CSE 662 Fall 2019 - Scan Sharing (Crescando)

Scan Sharing (Crescando)

CSE 662 Fall 2019

October 28

Amadeus

European travel booking service.

  • OLTP workload (Book, Check, etc...)
  • High throughput
  • Simple queries (few joins, some multi-table updates)

Excellent performance < Consistent performance

Let's design...

(focus on single-thread for the moment)

Naive Implementation

Process one query at a time

and so forth...

Can we do better?

Index the data
Pro: Lower query latency (= higher throughput).
Con: Updates more expensive; Poor IO bandwidth use.
Share work between queries
Pro: Better IO use; Higher throughput.
Con: Higher latency per query; Potentially more work per query.

Shared Scan (Elevator)

For each batch of queries, scan over all records and give each query a chance to access/manipulate the data

Pros
Each record is only loaded once per batch.
Higher throughput
Cons
Each query is loaded exactly once per batch
Queries need to wait for the entire batch to finish
Queries blocked until last batch finishes
Every query processes every record

Can we do better?

Queries blocked until last batch finishes.

Idea: Allow queries to "attach" to the scan at any point

(Detatch each query after it's processed one full cycle of the data)

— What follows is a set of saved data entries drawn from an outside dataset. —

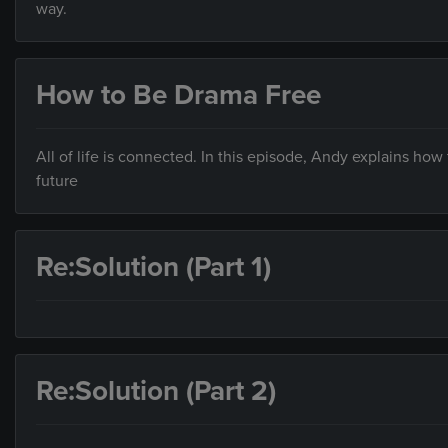
way.
How to Be Drama Free
All of life is connected. In this episode, Andy explains how 
future
Re:Solution (Part 1)
Re:Solution (Part 2)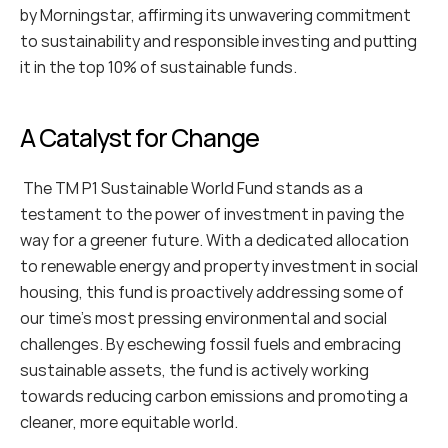
by Morningstar, affirming its unwavering commitment 
to sustainability and responsible investing and putting 
it in the top 10% of sustainable funds. 
A Catalyst for Change
 The TM P1 Sustainable World Fund stands as a 
testament to the power of investment in paving the 
way for a greener future. With a dedicated allocation 
to renewable energy and property investment in social 
housing, this fund is proactively addressing some of 
our time's most pressing environmental and social 
challenges. By eschewing fossil fuels and embracing 
sustainable assets, the fund is actively working 
towards reducing carbon emissions and promoting a 
cleaner, more equitable world.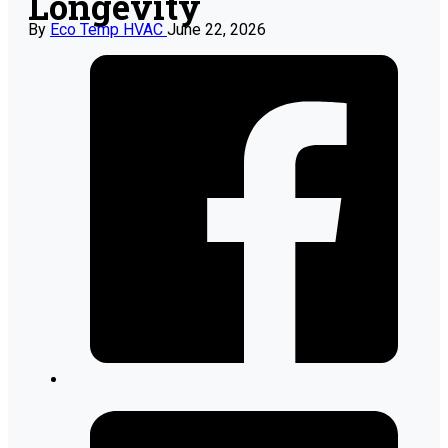
Longevity
By
Eco Temp HVAC
June 22, 2026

Challenge: Checking for new queries is expensive

Partition data into chunks, only check at chunk boundaries

Tradeoff: Bigger chunks = better throughput + worse latency

Pros
Each record is only loaded once per batch.
Higher throughput
Cons
Each query is loaded exactly once per batch
Queries need to wait for the entire batch to finish
Queries blocked until last batch finishes
Every query processes every record

Can we do better?

Problem: Can't index the data without giving up scan sharing.

Idea: Index the query

Classic Indexing: Which records might answer this query.

Query Indexing: Which queries might this record be an answer for.


                   Q1 = SELECT ... WHERE A = 12
                   Q2 = SELECT ... WHERE A = 17
                   Q3 = SELECT ... WHERE A = 17 
    
  • $R_1 = \left< A: 10, \ldots \right>$ : ignore
  • $R_2 = \left< A: 12, \ldots\right>$ : $Q_1.fold(R_1)$
  • $R_3 = \left< A: 14, \ldots\right>$ : ignore
  • $R_3 = \left< A: 15, \ldots\right>$ : ignore
  • $R_5 = \left< A: 17, \ldots\right>$ : $Q_2.fold(R_5)$; $Q_3.fold(R_5)$

Range queries become range relations.


             Q1 = SELECT ... WHERE A >= 12 AND A < 15
             Q2 = SELECT ... WHERE A >= 15 AND A < 17
             Q3 = SELECT ... WHERE A >= 15 AND A < 22
    

Types of Operations

  • QUERY: Read in, do not mutate
  • INSERT: No read, just write to an empty spot
  • DELETE: Remove all matching records
  • UPDATE: Transform the values of all matching records

Naive Algorithm

For each "slot", apply operations in-order.

Indexed Algorithm

For each "slot", find matching operations and appy in order.

Is there a problem?

Indexing Queries with Mutations

Problem: Updates and Deletes can invalidate the index lookup.

Problem: Inserts only applicable to empty slots.

Consideration: Critical for consistency that operations be applied in-order.


      for slot in data: 
        t = 0
        while True:
          next_op = index_lookup(slot, op.t > t)
          if next_op: 
            next_op(slot)
            t = next_op.t
          else:
            break
    

Implicit Index: Inserts only apply to empty slots


      for slot in data: 
        t = 0
        while True:
          if slot.empty: 
            next_op = next_insert_after(t)
          else:
            next_op = index_lookup(slot, op.t > t)
          if next_op: 
            next_op(slot)
            t = next_op.t
          else:
            break
    

Multiple Indices

  • Zero or more predicate indices
  • A table of "unindexed" operations
  • A list of Inserts (for empty slots)

Predictable Performance for Unpredictable Workloads (Unterbrunner et. al.)

Optimization: Separate batches for mutations and queries. For each record, process mutations first, then queries.

On the Amadeus workload...

  • Cycling through a batch of records is fast (1s).
  • Index contents change on every attach/detach.
  • Attributes for indexing may not be known upfront.

Challenge: Need to create indexes fast.

Idea: Greedily pick the best attributes.

Compute most valuable attribute $$\texttt{argmin}_A\left( \sum_q (1 - \texttt{selectivity}(q, A)) \right)$$

Index and drop all queries conditioned on the attribute (1 index per query)

Repeat until most valuable attribute < threshold

Multithreading Challenges

  • Cache locality is separate for each CPU core.
  • Lock contention kills throughput.

On the Amadeus workload...

  • Few cross-table reads
  • Mostly determinstic writes

Idea: Give each thread a separate data partition (shared nothing).

Amadeus/Crescando on ACID

Atomicity

Strict atomicity not needed for Amadeus workload!
(All operations can be isolated to a single thread partition)

... but could implement with an undo log.

Consistency

No constraint enforcement required.

Isolation

In-order execution sufficient (batching arrival order is "good enough").

... could also build snapshot isolation.

Durability

Snapshot query periodically copies records out to a buffer.

Buffer asynchronously checkpointed to disk.

Replay log recovers operations since last checkpoint.